The original Knock Out rose (Rosa ‘Radrazz’) bears vibrant hot dark pink roses often referred to as cherry red. This first introduction was simply called ‘Knock Out’ rose and it was aptly named. The flowers are like nothing I’ve ever seen on a garden rose – sultry and more than slightly mad.
This is one of the best disease resistant roses in history. Knock out roses are impeccable in this regard.
Knock Out roses can be controversial with some gardeners, but I think the fuss is overwrought. As a group Knock Out roses are ridiculously healthy, disease resistant (but not immune), bloom all season, and look healthy from spring to fall. Knock Out roses are the model of what future garden roses can be if we all just relax a little and focus on the example they set.
There are now a number of Knock Out rose cultivars on the market, including red, pink, yellow, and a bi-color single form. The original, introduced in 2000, is the one that started it all. It was named an American Rose Society All-America Selection the same year it was introduced.

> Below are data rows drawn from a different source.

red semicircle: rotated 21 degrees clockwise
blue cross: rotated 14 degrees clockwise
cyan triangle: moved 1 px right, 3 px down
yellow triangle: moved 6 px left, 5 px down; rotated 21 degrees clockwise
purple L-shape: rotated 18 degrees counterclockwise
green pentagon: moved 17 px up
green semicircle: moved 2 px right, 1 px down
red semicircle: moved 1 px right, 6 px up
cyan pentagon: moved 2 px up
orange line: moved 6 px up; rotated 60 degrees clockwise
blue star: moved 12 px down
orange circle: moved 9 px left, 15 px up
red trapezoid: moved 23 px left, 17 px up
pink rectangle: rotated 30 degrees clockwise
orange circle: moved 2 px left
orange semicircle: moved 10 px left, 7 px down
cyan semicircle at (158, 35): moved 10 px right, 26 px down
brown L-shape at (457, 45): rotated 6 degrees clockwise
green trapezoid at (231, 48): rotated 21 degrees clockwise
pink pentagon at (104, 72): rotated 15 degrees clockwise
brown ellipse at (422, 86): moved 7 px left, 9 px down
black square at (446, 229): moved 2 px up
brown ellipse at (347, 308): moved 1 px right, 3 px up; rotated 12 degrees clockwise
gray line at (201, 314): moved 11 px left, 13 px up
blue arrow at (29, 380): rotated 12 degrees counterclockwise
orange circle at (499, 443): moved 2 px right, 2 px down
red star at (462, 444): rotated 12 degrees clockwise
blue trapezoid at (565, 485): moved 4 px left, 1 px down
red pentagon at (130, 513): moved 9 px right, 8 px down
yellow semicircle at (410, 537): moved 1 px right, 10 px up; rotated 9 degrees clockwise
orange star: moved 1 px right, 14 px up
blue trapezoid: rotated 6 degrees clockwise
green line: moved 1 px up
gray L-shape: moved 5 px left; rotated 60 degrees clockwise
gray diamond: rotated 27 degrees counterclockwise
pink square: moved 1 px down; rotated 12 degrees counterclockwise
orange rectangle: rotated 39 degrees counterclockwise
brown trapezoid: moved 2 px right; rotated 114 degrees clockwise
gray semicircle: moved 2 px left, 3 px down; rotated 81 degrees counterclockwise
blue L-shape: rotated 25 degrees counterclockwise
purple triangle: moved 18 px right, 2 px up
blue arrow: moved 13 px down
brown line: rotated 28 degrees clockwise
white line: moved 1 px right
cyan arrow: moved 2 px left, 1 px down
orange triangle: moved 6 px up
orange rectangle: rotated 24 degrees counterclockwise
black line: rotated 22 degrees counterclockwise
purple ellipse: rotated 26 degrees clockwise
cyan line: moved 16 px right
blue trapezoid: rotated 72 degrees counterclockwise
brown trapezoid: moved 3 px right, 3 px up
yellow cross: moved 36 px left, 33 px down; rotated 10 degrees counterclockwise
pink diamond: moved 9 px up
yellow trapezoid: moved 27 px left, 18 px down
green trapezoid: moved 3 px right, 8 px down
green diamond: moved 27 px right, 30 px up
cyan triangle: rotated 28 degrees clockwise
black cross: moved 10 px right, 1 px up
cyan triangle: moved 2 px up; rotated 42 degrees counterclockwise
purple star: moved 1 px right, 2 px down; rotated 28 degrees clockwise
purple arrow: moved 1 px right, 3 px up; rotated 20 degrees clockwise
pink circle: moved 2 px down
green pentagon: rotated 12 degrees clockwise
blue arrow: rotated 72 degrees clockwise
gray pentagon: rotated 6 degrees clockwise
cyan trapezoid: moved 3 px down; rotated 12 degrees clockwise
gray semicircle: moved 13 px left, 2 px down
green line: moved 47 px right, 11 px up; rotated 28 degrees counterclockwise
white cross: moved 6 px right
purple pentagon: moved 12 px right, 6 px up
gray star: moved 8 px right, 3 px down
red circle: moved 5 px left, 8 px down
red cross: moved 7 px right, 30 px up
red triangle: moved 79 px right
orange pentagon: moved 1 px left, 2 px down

If you should want the original Knock Out rose in your garden, buy the one designated “Radrazz”.
The original Knock Out rose is often described as a single; this is incorrect. The original Knock Out rose is a loose semi-double form with 7-11 petals.
For the new rose gardeners among us, rose flowers are typically described in three fundamental forms: single (5 petals), semi-double (6-21 petals), and double (22+ petals). To my knowledge there is only one single-flowered Knock Out cultivar: Rainbow.
Some of the old roses may have 50+ petals, giving them that full overblown look so many gardeners love. All of those petals may also lead to balling. Florist roses are double hybrid teas.
In shade or on cloudy days, the original Knock Out rose appears dark red. The sun brings out the vibrant tones.
I think what impresses me most about Knock Out roses is how healthy their foliage looks, even in the dregs of summer. Many people do not realize that roses can go semi-dormant in really hot weather. Knock Out roses just keep pumping out flowers, all on shrubs with healthy, dark green foliage.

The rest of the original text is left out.